→ WHAT IS NEEDED: An exact copy of each line below is needed, with no images in it.

→ DATA FOR ANALYSIS:
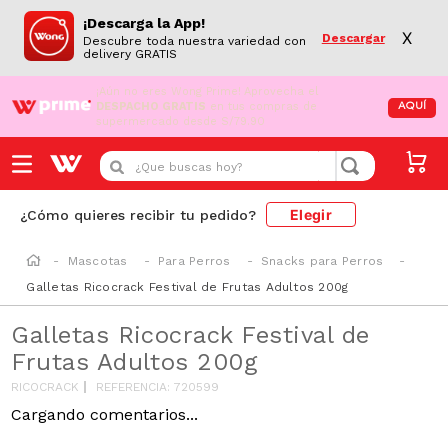
¡Descarga la App!
X
Descargar
Descubre toda nuestra variedad con
delivery GRATIS
¡Aún no eres Wong Prime!
Aprovecha el
DESPACHO GRATIS
en tus compras de
AQUÍ
supermercado desde S/79.90
¿Que buscas hoy?
Elegir
¿Cómo quieres recibir tu pedido?
Mascotas
Para Perros
Snacks para Perros
Galletas Ricocrack Festival de Frutas Adultos 200g
Galletas Ricocrack Festival de
Frutas Adultos 200g
RICOCRACK
REFERENCIA
:
720599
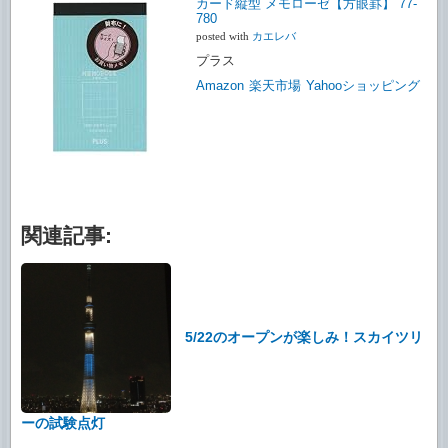
カード縦型 メモローゼ【方眼罫】 77-
780
posted with
カエレバ
プラス
Amazon
楽天市場
Yahooショッピング
関連記事:
5/22のオープンが楽しみ！スカイツリ
ーの試験点灯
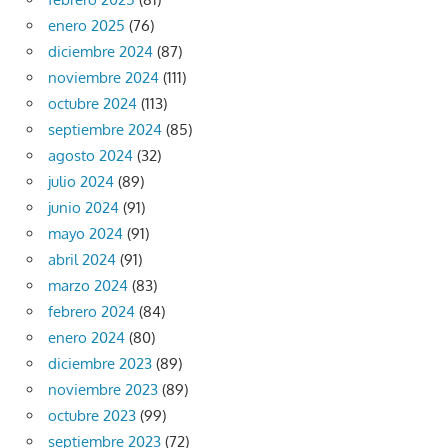
enero 2025
(76)
diciembre 2024
(87)
noviembre 2024
(111)
octubre 2024
(113)
septiembre 2024
(85)
agosto 2024
(32)
julio 2024
(89)
junio 2024
(91)
mayo 2024
(91)
abril 2024
(91)
marzo 2024
(83)
febrero 2024
(84)
enero 2024
(80)
diciembre 2023
(89)
noviembre 2023
(89)
octubre 2023
(99)
septiembre 2023
(72)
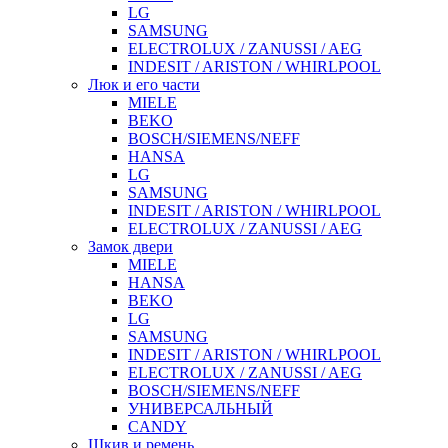
LG
SAMSUNG
ELECTROLUX / ZANUSSI / AEG
INDESIT / ARISTON / WHIRLPOOL
Люк и его части
MIELE
BEKO
BOSCH/SIEMENS/NEFF
HANSA
LG
SAMSUNG
INDESIT / ARISTON / WHIRLPOOL
ELECTROLUX / ZANUSSI / AEG
Замок двери
MIELE
HANSA
BEKO
LG
SAMSUNG
INDESIT / ARISTON / WHIRLPOOL
ELECTROLUX / ZANUSSI / AEG
BOSCH/SIEMENS/NEFF
УНИВЕРСАЛЬНЫЙ
CANDY
Шкив и ремень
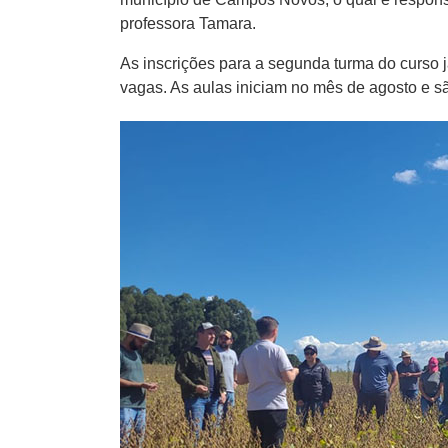
professora Tamara.
As inscrições para a segunda turma do curso 
vagas. As aulas iniciam no mês de agosto e 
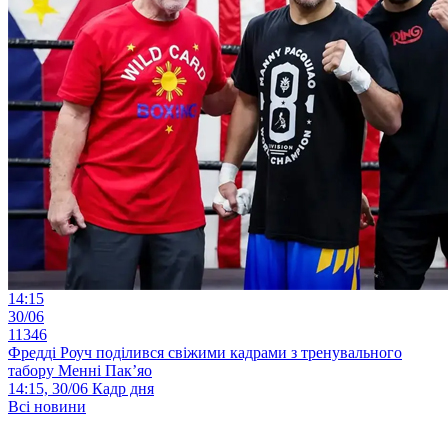
14:15
30/06
11346
Фредді Роуч поділився свіжими кадрами з тренувального
табору Менні Пак’яо
14:15, 30/06
Кадр дня
Всі новини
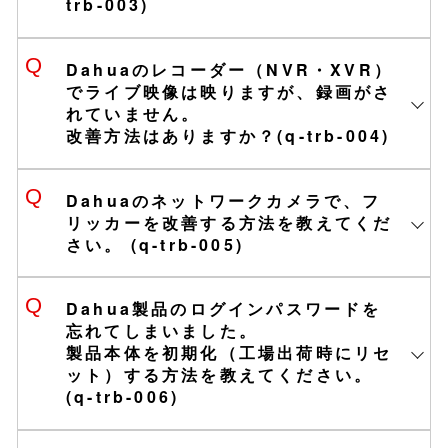
trb-003)
ウェイ
s/id1493268178
■Google Playストア
Dahuaのレコーダー（NVR・XVR）
Dahua Japan コールセンター
https://play.google.com/store/apps
でライブ映像は映りますが、録画がさ
/details?
れていません。
TEL：0120-693-233
id=com.mm.android.DMSS&hl=ja
改善方法はありますか？(q-trb-004)
受付時間：9：00～18：00（土日祝
日・その他指定日を除く）
Dahuaのネットワークカメラで、フ
対応範囲：基本操作とトラブルシューテ
リッカーを改善する方法を教えてくだ
ィング
さい。 (q-trb-005)
DMSS簡易手順書ver3.0 (pdf)
ログイン画面が灰色の場合
Web3.0版 SDカード記録設定 (pdf)
Dahua製品のログインパスワードを
忘れてしまいました。
製品本体を初期化（工場出荷時にリセ
ット）する方法を教えてください。
1.「メインメニュー」＞「システム」＞
(q-trb-006)
「時間」＞「日付時刻」に移動します。
2.「システム時刻」が現在の時刻になっ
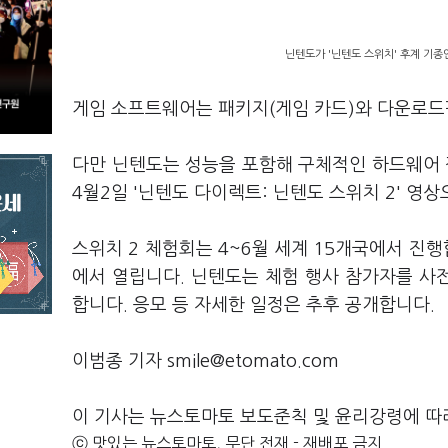
닌텐도가 '닌텐도 스위치' 후계 기종인
게임 소프트웨어는 패키지(게임 카드)와 다운로드
다만 닌텐도는 성능을 포함해 구체적인 하드웨어 
4월2일 '닌텐도 다이렉트: 닌텐도 스위치 2' 영
스위치 2 체험회는 4~6월 세계 15개국에서 진
에서 열립니다. 닌텐도는 체험 행사 참가자를 사
합니다. 응모 등 자세한 일정은 추후 공개합니다.
이범종 기자 smile@etomato.com
이 기사는 뉴스토마토 보도준칙 및 윤리강령에 따
ⓒ 맛있는 뉴스토마토, 무단 전재 - 재배포 금지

→ EXPECTED ANSWER:
¡Descarga la App!
X
Descargar
Descubre toda nuestra variedad con
delivery GRATIS
¡Aún no eres Wong Prime!
Aprovecha el
DESPACHO GRATIS
en tus compras de
AQUÍ
supermercado desde S/79.90
¿Que buscas hoy?
Elegir
¿Cómo quieres recibir tu pedido?
Mascotas
Para Perros
Snacks para Perros
Galletas Ricocrack Festival de Frutas Adultos 200g
Galletas Ricocrack Festival de
Frutas Adultos 200g
RICOCRACK
REFERENCIA
:
720599
カード縦型 メモローゼ【方眼罫】 77-
780
posted with
カエレバ
プラス
Amazon
楽天市場
Yahooショッピング
関連記事:
5/22のオープンが楽しみ！スカイツリ
ーの試験点灯
enero 2025
(76)
diciembre 2024
(87)
noviembre 2024
(111)
octubre 2024
(113)
septiembre 2024
(85)
agosto 2024
(32)
julio 2024
(89)
junio 2024
(91)
mayo 2024
(91)
abril 2024
(91)
marzo 2024
(83)
febrero 2024
(84)
enero 2024
(80)
diciembre 2023
(89)
noviembre 2023
(89)
octubre 2023
(99)
septiembre 2023
(72)
LG
SAMSUNG
ELECTROLUX / ZANUSSI / AEG
INDESIT / ARISTON / WHIRLPOOL
Люк и его части
MIELE
BEKO
BOSCH/SIEMENS/NEFF
HANSA
LG
SAMSUNG
INDESIT / ARISTON / WHIRLPOOL
ELECTROLUX / ZANUSSI / AEG
Замок двери
MIELE
HANSA
BEKO
LG
SAMSUNG
INDESIT / ARISTON / WHIRLPOOL
ELECTROLUX / ZANUSSI / AEG
BOSCH/SIEMENS/NEFF
УНИВЕРСАЛЬНЫЙ
CANDY
Шкив и ремень
professora Tamara.
As inscrições para a segunda turma do curso 
vagas. As aulas iniciam no mês de agosto e 
14:15
30/06
11346
Фредді Роуч поділився свіжими кадрами з тренувального
табору Менні Пак’яо
14:15, 30/06
Кадр дня
Всі новини
trb-003)
ウェイ
s/id1493268178
■Google Playストア
Dahuaのレコーダー（NVR・XVR）
Dahua Japan コールセンター
https://play.google.com/store/apps
でライブ映像は映りますが、録画がさ
/details?
れていません。
TEL：0120-693-233
id=com.mm.android.DMSS&hl=ja
改善方法はありますか？(q-trb-004)
受付時間：9：00～18：00（土日祝
日・その他指定日を除く）
Dahuaのネットワークカメラで、フ
対応範囲：基本操作とトラブルシューテ
リッカーを改善する方法を教えてくだ
ィング
さい。 (q-trb-005)
DMSS簡易手順書ver3.0 (pdf)
ログイン画面が灰色の場合
Web3.0版 SDカード記録設定 (pdf)
Dahua製品のログインパスワードを
忘れてしまいました。
製品本体を初期化（工場出荷時にリセ
ット）する方法を教えてください。
1.「メインメニュー」＞「システム」＞
(q-trb-006)
「時間」＞「日付時刻」に移動します。
2.「システム時刻」が現在の時刻になっ
닌텐도가 '닌텐도 스위치' 후계 기종인
게임 소프트웨어는 패키지(게임 카드)와 다운로드
다만 닌텐도는 성능을 포함해 구체적인 하드웨어 
4월2일 '닌텐도 다이렉트: 닌텐도 스위치 2' 영
스위치 2 체험회는 4~6월 세계 15개국에서 진
에서 열립니다. 닌텐도는 체험 행사 참가자를 사
합니다. 응모 등 자세한 일정은 추후 공개합니다.
이범종 기자 smile@etomato.com
이 기사는 뉴스토마토 보도준칙 및 윤리강령에 따
ⓒ 맛있는 뉴스토마토, 무단 전재 - 재배포 금지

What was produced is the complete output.